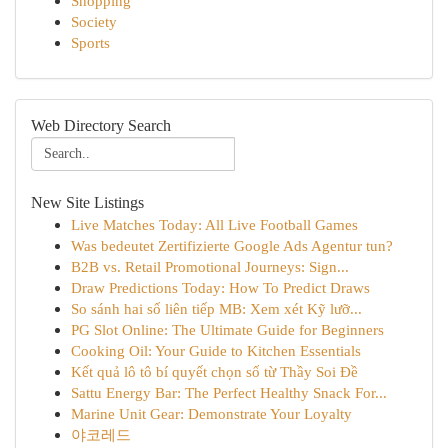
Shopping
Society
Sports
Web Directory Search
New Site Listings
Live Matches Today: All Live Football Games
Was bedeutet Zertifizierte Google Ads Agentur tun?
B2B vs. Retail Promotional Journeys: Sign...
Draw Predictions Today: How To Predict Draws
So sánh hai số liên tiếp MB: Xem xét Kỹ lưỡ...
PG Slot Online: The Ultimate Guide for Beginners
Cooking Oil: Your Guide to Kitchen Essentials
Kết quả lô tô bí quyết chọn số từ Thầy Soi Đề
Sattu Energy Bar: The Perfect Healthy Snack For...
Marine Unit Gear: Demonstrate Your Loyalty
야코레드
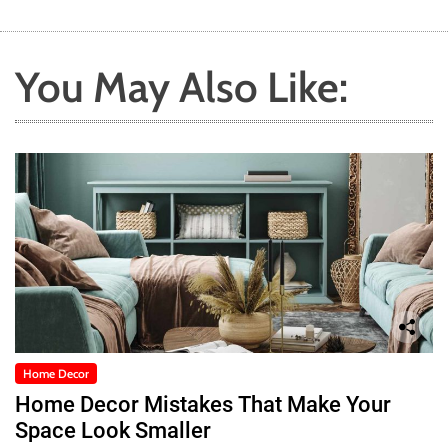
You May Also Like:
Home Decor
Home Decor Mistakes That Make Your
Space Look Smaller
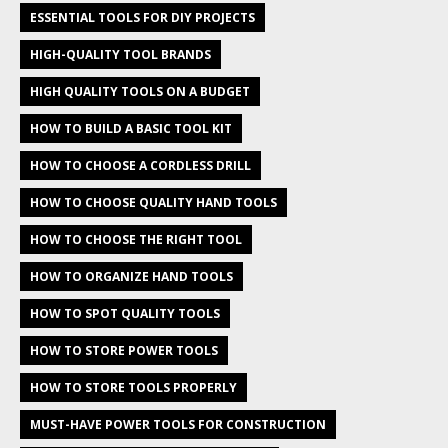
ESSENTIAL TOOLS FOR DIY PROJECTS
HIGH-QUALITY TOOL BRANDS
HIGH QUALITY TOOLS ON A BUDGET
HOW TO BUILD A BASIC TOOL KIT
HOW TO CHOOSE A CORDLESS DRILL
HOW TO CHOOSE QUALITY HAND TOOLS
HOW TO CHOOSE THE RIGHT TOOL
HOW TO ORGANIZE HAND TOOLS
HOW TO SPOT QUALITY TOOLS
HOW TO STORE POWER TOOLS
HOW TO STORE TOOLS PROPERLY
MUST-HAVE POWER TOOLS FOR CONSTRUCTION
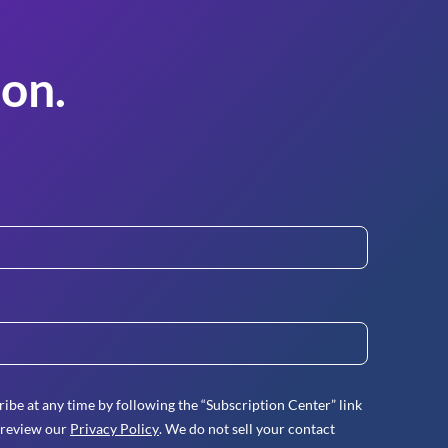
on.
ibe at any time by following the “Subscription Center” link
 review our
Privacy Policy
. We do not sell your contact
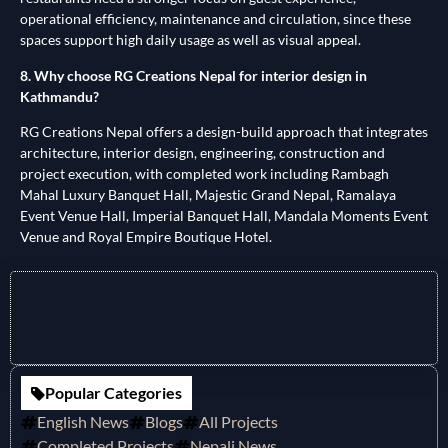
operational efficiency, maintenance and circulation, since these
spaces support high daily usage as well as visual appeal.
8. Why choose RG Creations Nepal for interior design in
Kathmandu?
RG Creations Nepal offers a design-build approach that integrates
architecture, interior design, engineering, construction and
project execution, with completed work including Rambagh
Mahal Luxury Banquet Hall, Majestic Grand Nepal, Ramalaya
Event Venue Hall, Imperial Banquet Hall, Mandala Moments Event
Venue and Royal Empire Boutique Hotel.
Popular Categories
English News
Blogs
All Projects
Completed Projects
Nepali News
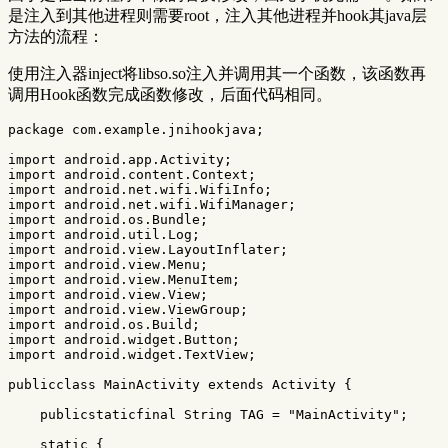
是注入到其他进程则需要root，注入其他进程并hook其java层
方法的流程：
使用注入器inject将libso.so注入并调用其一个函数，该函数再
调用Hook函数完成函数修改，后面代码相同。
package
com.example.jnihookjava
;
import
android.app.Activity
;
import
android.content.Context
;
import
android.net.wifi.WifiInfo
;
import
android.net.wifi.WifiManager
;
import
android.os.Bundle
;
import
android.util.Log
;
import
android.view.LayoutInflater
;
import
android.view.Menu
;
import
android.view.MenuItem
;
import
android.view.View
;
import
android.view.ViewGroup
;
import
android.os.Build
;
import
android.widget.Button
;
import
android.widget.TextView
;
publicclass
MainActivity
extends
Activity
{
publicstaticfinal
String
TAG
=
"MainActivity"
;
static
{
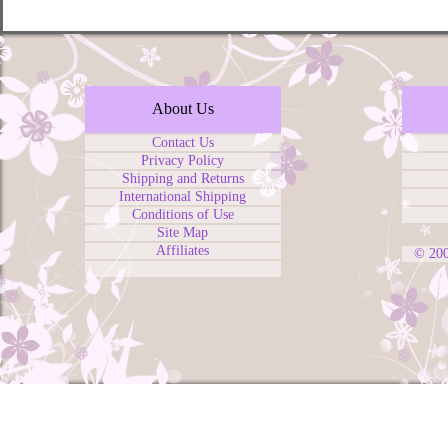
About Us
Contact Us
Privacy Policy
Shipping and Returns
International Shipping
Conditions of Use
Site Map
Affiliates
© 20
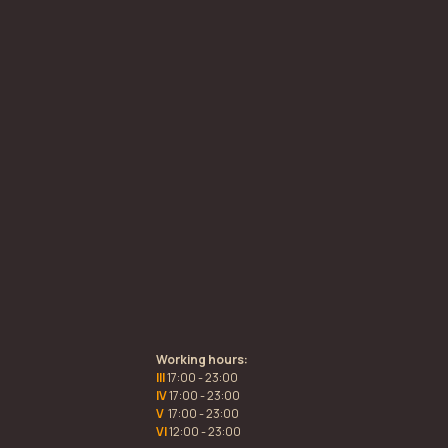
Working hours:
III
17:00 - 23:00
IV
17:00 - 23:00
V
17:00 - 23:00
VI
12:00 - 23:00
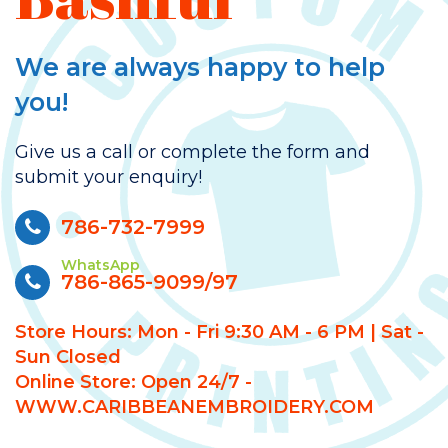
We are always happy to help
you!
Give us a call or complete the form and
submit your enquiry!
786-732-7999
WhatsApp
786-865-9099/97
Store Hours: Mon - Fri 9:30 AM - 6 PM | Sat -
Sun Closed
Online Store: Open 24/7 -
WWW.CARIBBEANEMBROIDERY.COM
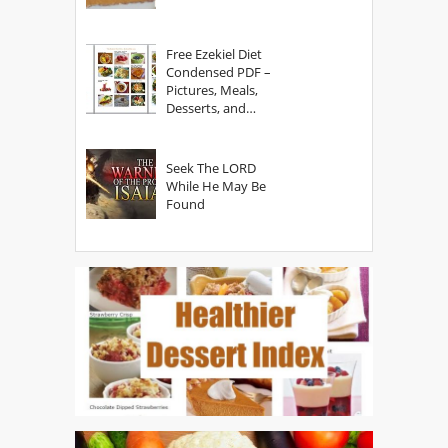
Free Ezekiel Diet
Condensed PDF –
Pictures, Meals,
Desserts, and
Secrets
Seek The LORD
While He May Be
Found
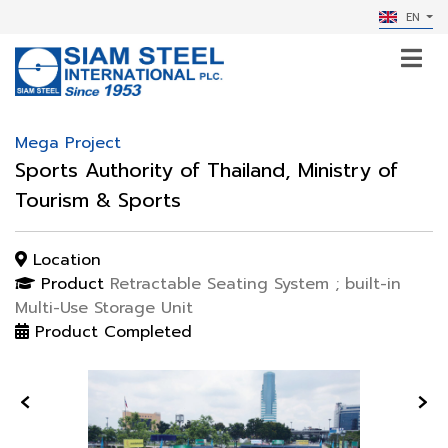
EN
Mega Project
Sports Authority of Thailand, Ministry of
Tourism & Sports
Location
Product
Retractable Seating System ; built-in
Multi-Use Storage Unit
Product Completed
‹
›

+---+

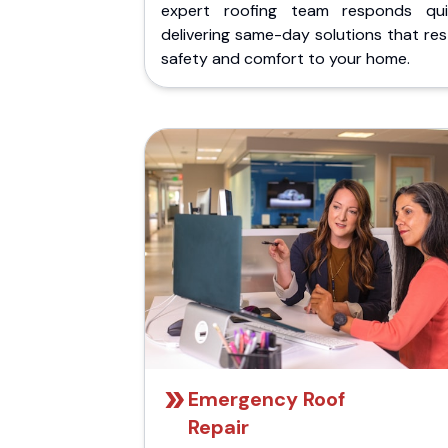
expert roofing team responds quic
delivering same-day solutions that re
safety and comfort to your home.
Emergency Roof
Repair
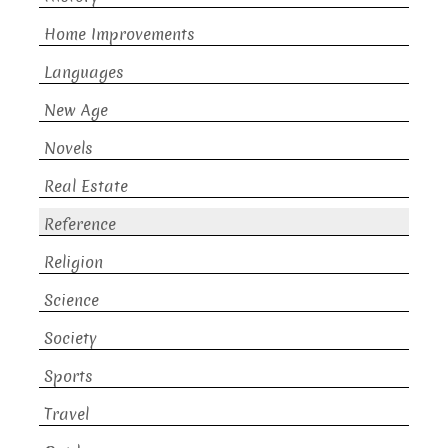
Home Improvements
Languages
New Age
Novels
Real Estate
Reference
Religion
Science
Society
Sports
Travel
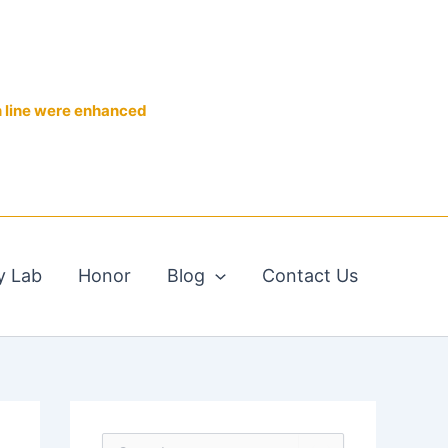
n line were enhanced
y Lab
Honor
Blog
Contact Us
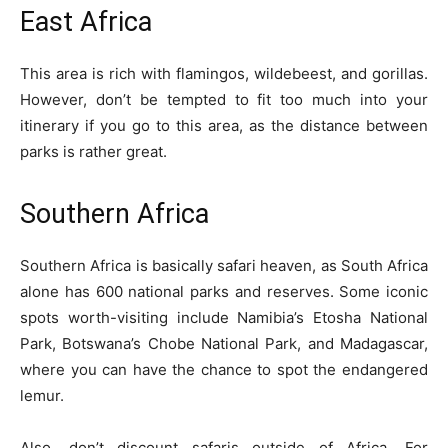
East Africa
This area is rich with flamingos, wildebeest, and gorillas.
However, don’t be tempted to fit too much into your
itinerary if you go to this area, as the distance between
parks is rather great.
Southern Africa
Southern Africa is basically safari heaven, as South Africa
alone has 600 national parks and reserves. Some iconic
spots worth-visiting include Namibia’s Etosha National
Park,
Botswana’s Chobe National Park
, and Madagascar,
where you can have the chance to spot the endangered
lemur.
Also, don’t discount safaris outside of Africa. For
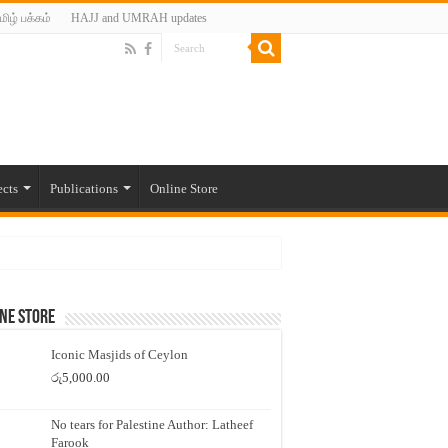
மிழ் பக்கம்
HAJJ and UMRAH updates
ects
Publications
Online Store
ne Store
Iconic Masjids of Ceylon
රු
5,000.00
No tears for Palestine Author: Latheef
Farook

+---+

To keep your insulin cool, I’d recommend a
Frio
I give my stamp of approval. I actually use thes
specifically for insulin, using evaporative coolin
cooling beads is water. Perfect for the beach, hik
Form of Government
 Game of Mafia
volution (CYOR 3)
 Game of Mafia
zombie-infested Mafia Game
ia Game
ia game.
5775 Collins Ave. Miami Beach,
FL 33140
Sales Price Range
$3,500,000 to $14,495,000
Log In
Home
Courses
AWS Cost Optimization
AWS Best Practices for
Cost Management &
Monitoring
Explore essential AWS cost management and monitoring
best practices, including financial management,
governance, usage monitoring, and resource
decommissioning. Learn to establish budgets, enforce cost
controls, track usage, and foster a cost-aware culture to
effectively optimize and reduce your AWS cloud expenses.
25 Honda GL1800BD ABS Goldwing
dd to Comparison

+---+

PROBLEM>
Which lines of the data hold the string "Creations"? Return each of them.

SOLUTION TO THIS TASK>
8. Why choose RG Creations Nepal for interior design in
RG Creations Nepal offers a design-build approach that integrates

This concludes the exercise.